Material for this task

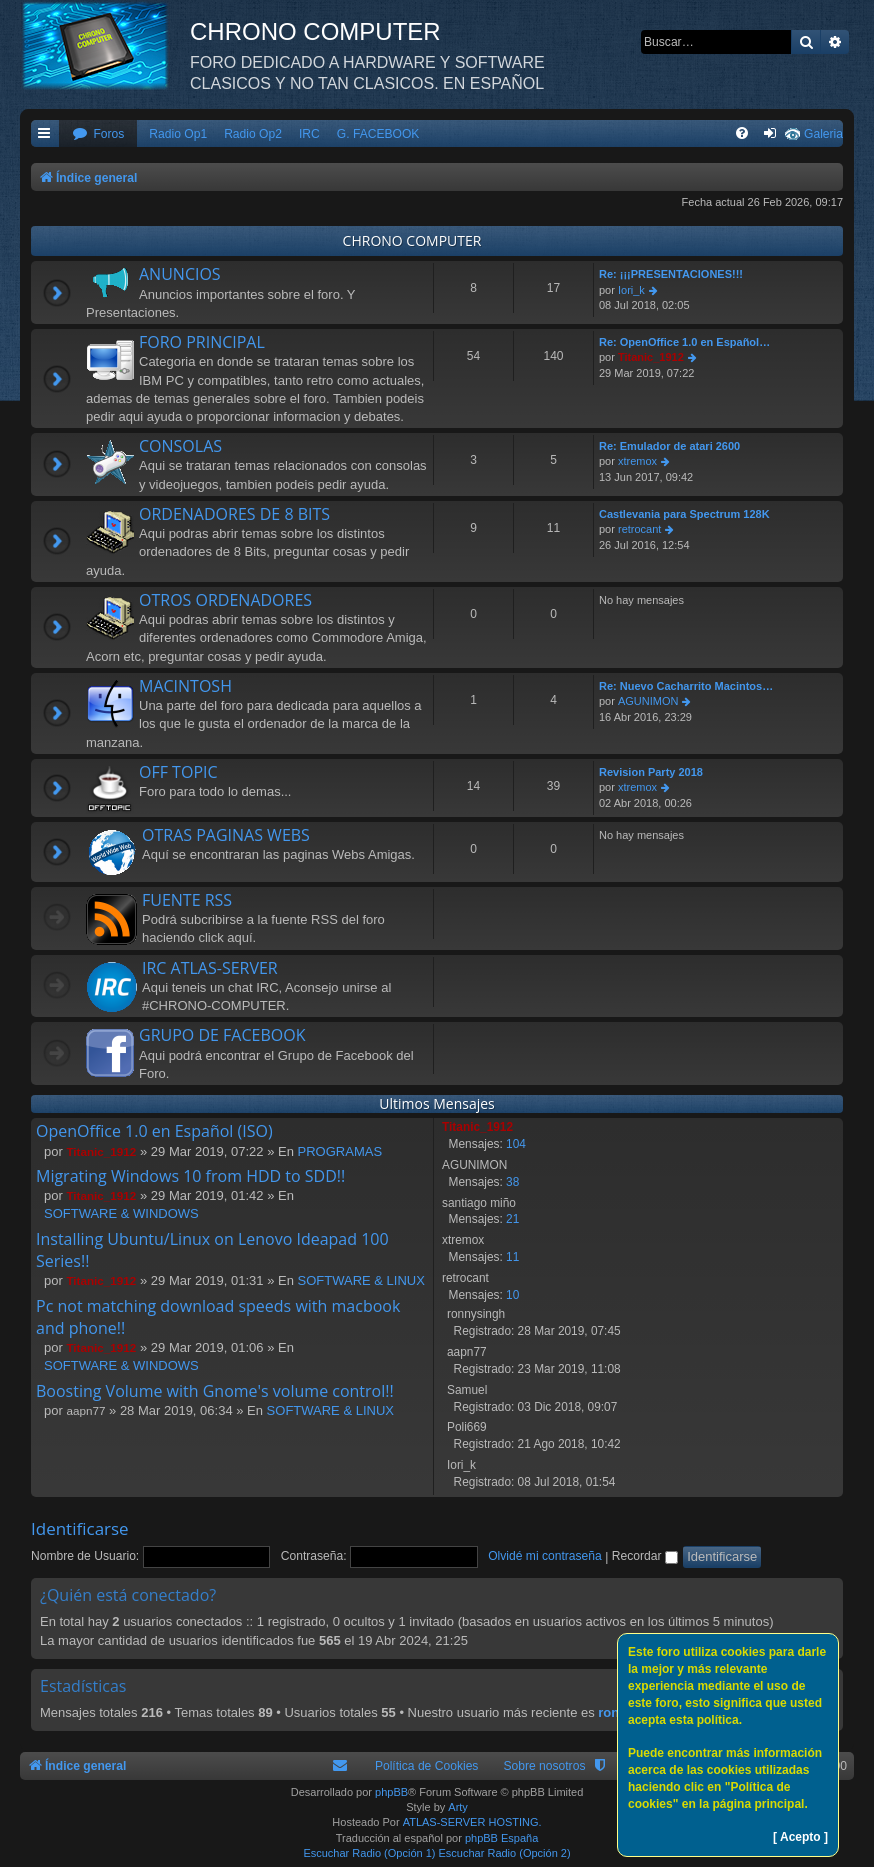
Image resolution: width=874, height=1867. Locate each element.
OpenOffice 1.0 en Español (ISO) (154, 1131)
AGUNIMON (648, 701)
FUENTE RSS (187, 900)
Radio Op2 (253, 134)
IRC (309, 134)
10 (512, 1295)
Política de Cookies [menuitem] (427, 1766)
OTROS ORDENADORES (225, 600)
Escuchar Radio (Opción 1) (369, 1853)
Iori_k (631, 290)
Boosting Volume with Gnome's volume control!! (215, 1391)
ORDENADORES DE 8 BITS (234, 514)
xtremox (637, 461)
* * *
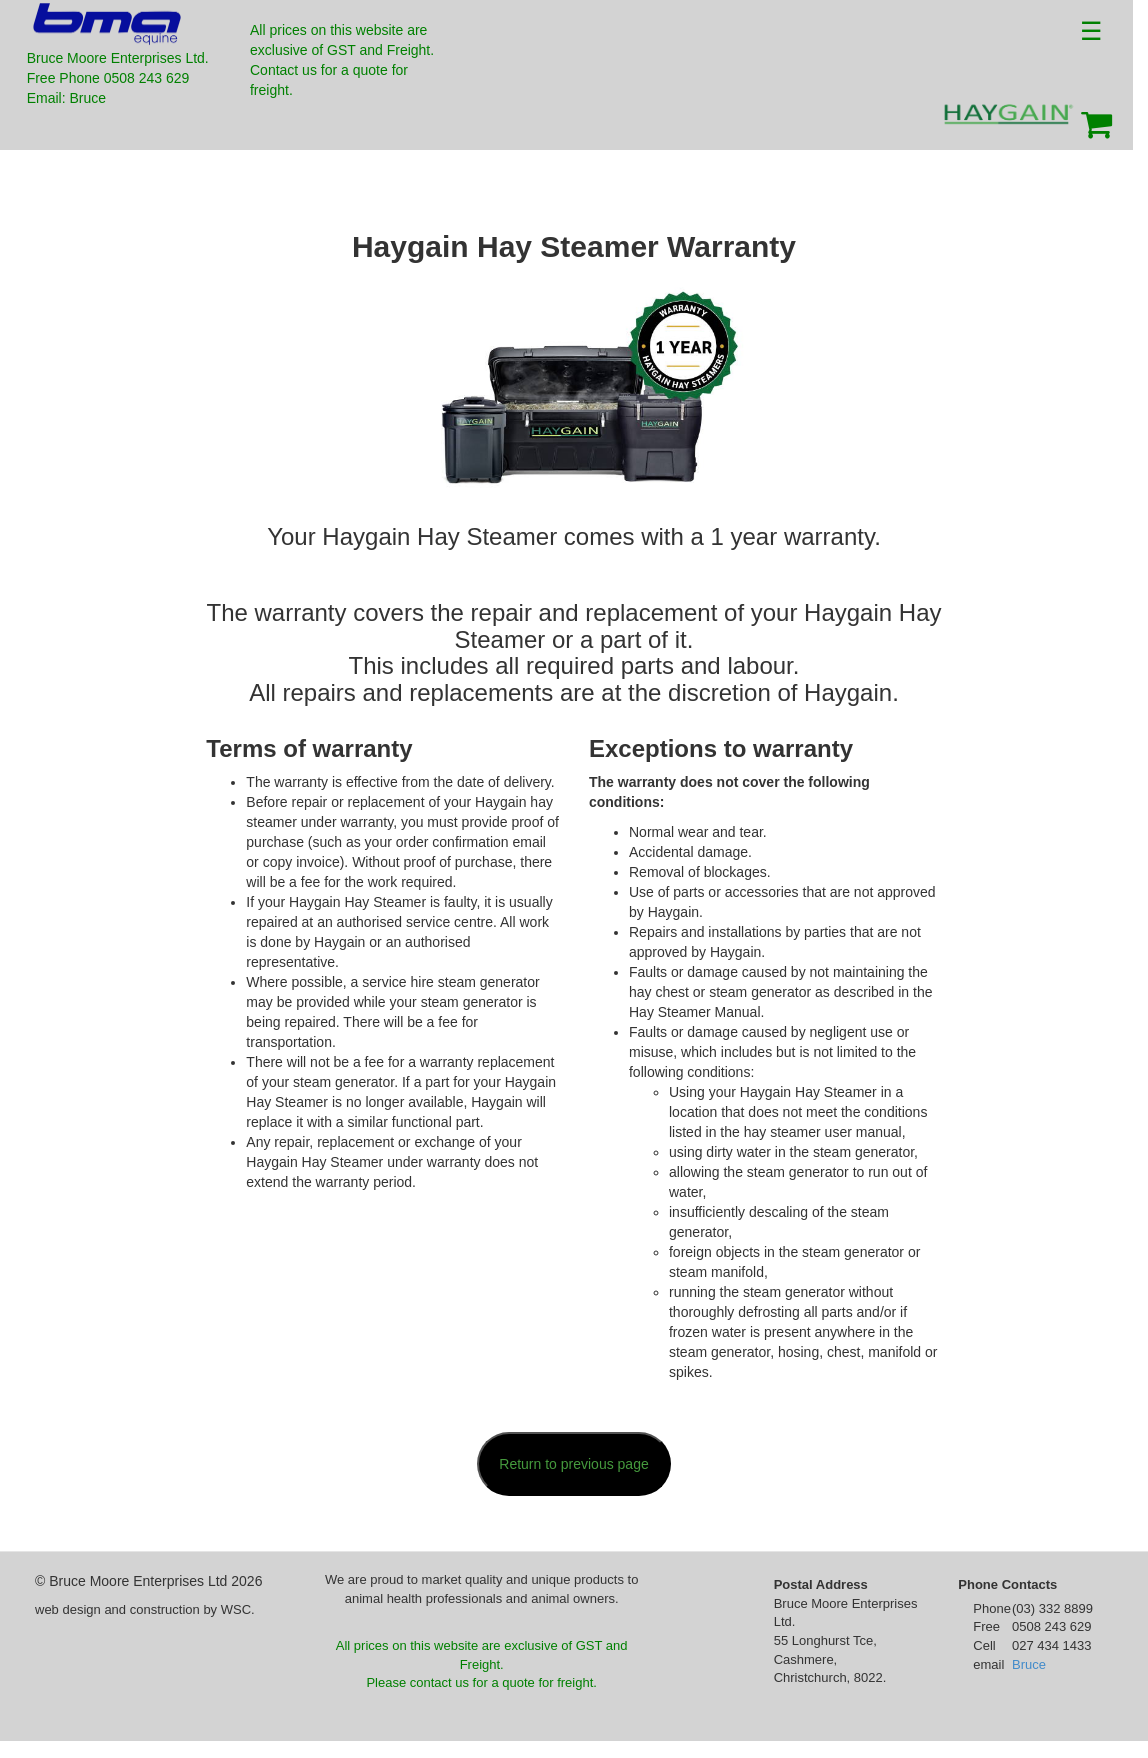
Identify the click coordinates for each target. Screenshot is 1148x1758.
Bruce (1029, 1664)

Problem to work on
Your answer must be the lines above from the one containing "Radio Op2 (253, 134)" to the one containing "xtremox (637, 461)", both included, restated word for word.

Response to this exercise
Radio Op2 (253, 134)
IRC (309, 134)
10 (512, 1295)
Política de Cookies [menuitem] (427, 1766)
OTROS ORDENADORES (225, 600)
Escuchar Radio (Opción 1) (369, 1853)
Iori_k (631, 290)
Boosting Volume with Gnome's volume control!! (215, 1391)
ORDENADORES DE 8 BITS (234, 514)
xtremox (637, 461)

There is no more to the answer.